(Data entries)
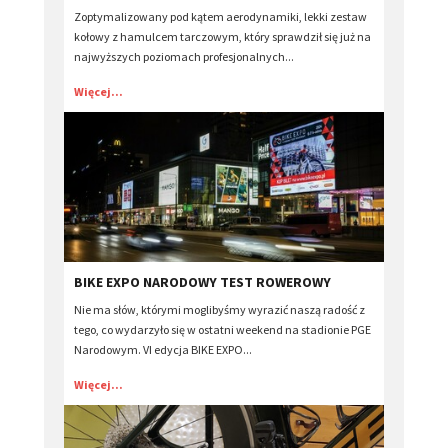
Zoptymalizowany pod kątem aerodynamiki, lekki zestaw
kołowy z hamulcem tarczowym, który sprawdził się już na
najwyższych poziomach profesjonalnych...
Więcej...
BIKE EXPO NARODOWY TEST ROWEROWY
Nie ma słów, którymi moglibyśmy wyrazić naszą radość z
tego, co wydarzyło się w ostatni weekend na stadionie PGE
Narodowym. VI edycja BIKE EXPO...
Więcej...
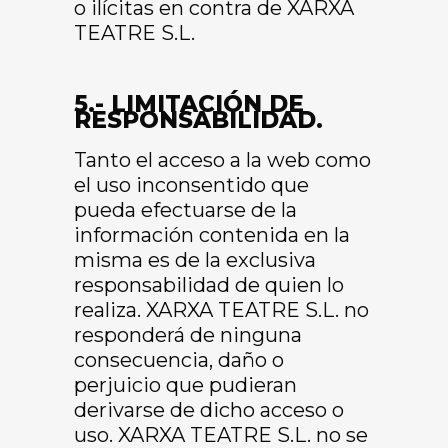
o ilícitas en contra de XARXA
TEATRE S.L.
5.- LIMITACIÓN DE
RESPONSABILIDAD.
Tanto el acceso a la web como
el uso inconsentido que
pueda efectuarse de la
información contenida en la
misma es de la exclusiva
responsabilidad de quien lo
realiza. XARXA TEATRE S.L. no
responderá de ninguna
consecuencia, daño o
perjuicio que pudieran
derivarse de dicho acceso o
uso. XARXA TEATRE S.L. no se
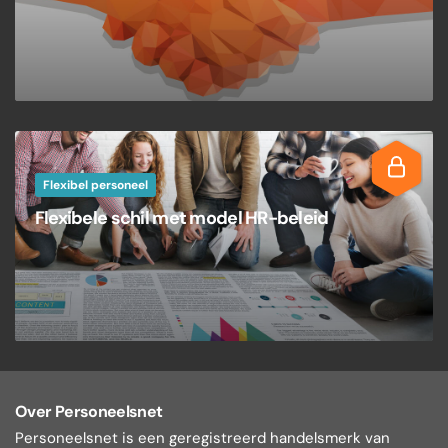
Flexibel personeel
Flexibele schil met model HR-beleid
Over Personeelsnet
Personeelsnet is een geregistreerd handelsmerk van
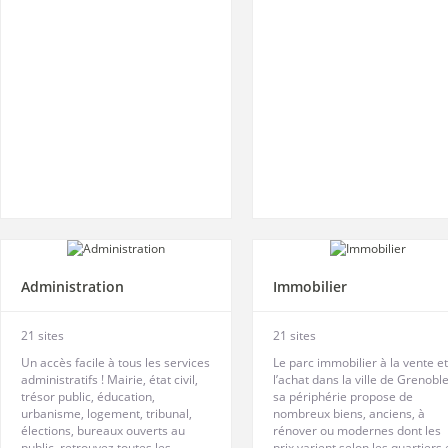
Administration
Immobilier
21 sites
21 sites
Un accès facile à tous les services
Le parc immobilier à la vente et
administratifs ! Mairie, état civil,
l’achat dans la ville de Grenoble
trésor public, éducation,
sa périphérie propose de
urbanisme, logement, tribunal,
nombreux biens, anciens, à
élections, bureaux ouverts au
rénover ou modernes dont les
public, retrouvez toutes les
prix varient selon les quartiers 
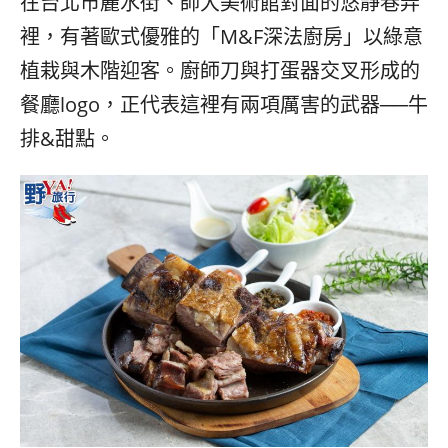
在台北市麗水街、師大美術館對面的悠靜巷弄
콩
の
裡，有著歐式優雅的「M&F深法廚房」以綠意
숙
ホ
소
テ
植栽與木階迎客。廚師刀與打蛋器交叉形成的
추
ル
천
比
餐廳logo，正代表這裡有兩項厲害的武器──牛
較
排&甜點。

EXERCISE DESCRIPTION:
Every entry should be returned exactly as written, minus the pictures.

RESULT FOR THIS EXERCISE:
Zoptymalizowany pod kątem aerodynamiki, lekki zestaw
kołowy z hamulcem tarczowym, który sprawdził się już na
najwyższych poziomach profesjonalnych...
Więcej...
BIKE EXPO NARODOWY TEST ROWEROWY
Nie ma słów, którymi moglibyśmy wyrazić naszą radość z
tego, co wydarzyło się w ostatni weekend na stadionie PGE
Narodowym. VI edycja BIKE EXPO...
Więcej...
o ilícitas en contra de XARXA
TEATRE S.L.
5.- LIMITACIÓN DE
RESPONSABILIDAD.
Tanto el acceso a la web como
el uso inconsentido que
pueda efectuarse de la
información contenida en la
misma es de la exclusiva
responsabilidad de quien lo
realiza. XARXA TEATRE S.L. no
responderá de ninguna
consecuencia, daño o
perjuicio que pudieran
derivarse de dicho acceso o
uso. XARXA TEATRE S.L. no se
Flexibel personeel
Flexibele schil met model HR-beleid
Over Personeelsnet
Personeelsnet is een geregistreerd handelsmerk van
Administration
Immobilier
21 sites
21 sites
Un accès facile à tous les services
Le parc immobilier à la vente et
administratifs ! Mairie, état civil,
l’achat dans la ville de Grenoble
trésor public, éducation,
sa périphérie propose de
urbanisme, logement, tribunal,
nombreux biens, anciens, à
élections, bureaux ouverts au
rénover ou modernes dont les
public, retrouvez toutes les
prix varient selon les quartiers 
在台北市麗水街、師大美術館對面的悠靜巷弄
콩
の
裡，有著歐式優雅的「M&F深法廚房」以綠意
숙
ホ
소
テ
植栽與木階迎客。廚師刀與打蛋器交叉形成的
추
ル
천
比
餐廳logo，正代表這裡有兩項厲害的武器──牛
較
排&甜點。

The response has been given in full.